● What to work on
Only the lines holding "Guia" are wanted. Copy every one from the records below.

● Material shown

◇ ◇ ◇

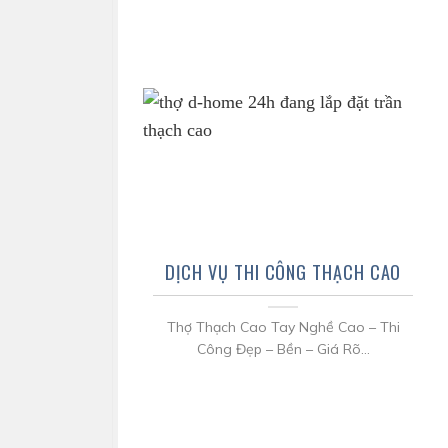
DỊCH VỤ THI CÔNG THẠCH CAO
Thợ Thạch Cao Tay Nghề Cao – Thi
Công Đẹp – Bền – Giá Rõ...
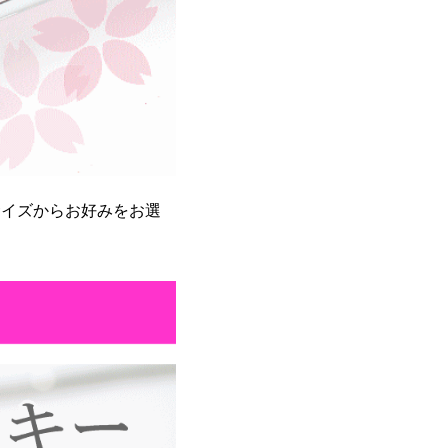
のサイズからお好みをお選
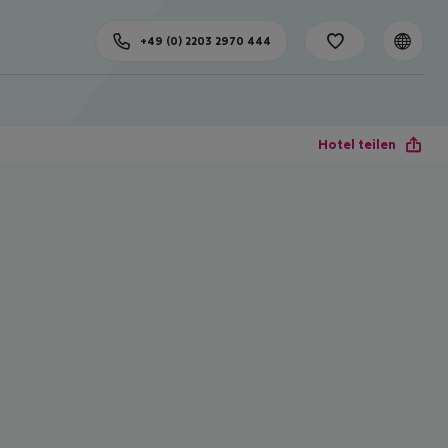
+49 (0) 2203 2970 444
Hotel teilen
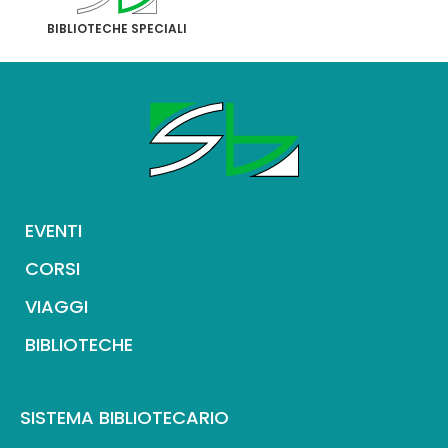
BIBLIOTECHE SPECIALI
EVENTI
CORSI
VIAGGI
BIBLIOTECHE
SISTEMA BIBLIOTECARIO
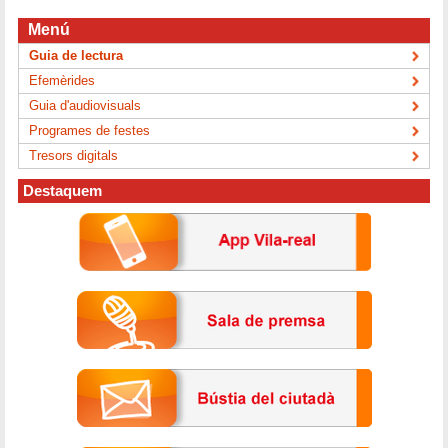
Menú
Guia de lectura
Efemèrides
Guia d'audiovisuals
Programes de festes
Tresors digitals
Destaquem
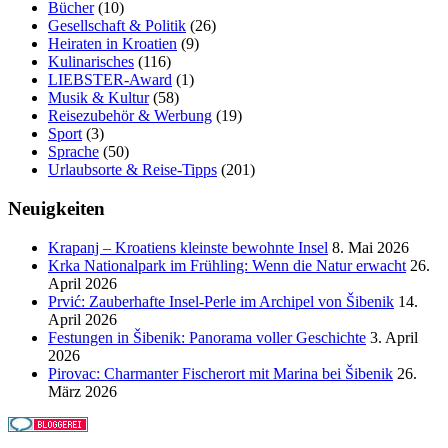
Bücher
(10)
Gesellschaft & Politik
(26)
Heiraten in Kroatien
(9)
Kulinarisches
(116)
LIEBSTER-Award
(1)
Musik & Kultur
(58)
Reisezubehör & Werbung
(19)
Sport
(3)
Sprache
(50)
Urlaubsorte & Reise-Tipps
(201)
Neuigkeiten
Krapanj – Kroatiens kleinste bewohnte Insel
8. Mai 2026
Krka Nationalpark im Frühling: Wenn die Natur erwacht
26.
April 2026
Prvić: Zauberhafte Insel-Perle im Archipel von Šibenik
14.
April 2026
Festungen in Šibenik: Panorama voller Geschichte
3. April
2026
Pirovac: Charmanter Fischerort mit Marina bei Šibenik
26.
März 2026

◇ ◇ ◇

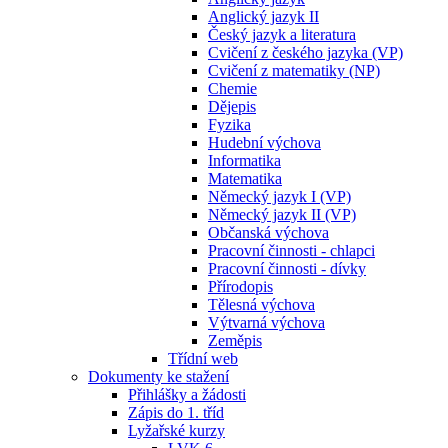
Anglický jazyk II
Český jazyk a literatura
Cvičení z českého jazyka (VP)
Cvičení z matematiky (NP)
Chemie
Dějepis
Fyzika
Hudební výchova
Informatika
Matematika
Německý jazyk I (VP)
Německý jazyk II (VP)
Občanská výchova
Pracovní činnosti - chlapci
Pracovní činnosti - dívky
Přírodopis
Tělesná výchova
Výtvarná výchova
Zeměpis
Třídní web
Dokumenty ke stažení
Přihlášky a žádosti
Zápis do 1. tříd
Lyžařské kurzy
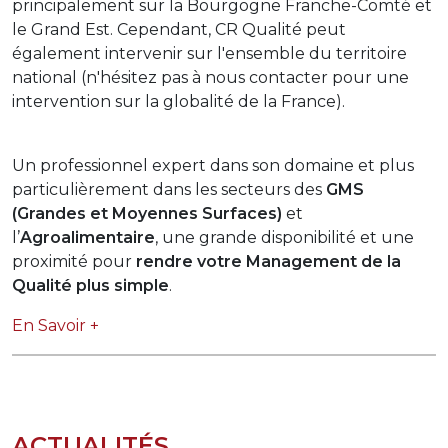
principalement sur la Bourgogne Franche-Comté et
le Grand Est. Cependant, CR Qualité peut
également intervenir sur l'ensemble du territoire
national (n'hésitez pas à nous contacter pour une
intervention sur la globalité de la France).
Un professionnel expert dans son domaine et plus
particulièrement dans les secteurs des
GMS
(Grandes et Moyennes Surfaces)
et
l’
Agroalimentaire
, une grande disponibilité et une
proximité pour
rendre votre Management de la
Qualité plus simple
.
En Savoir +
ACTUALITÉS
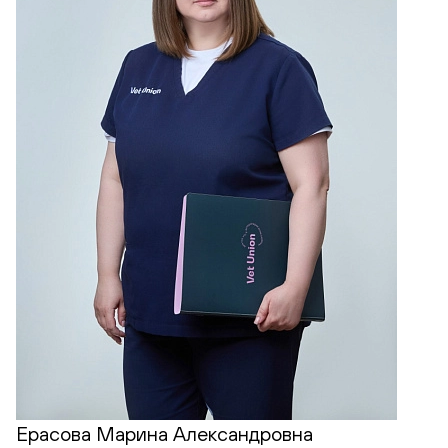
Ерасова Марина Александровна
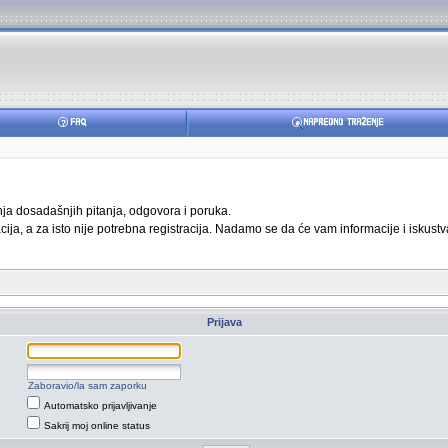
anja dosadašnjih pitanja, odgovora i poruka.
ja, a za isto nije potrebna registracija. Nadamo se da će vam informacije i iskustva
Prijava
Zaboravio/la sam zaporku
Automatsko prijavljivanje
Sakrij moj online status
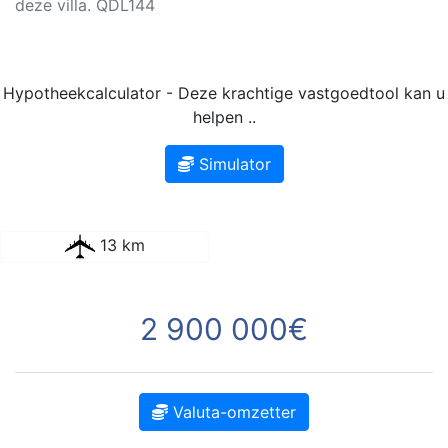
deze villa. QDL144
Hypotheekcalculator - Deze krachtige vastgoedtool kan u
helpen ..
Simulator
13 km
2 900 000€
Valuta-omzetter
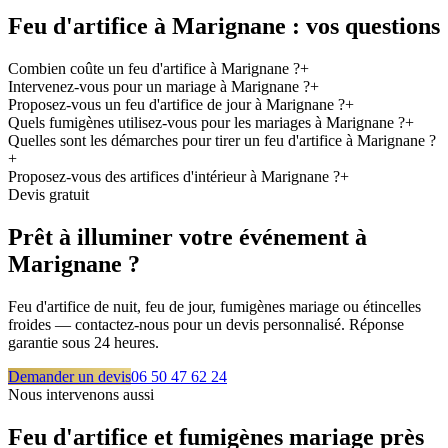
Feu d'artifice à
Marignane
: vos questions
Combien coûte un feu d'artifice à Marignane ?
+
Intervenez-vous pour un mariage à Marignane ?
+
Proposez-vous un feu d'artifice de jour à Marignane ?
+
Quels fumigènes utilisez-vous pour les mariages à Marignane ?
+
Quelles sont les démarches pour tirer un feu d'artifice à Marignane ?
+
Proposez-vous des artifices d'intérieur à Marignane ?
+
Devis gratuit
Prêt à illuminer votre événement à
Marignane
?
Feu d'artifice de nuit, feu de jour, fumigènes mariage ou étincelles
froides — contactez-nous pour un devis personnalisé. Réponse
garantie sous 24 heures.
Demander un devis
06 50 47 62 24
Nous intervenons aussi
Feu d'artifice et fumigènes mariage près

◇ ◇ ◇

● Answer for this exercise
Guia de lectura
Guia d'audiovisuals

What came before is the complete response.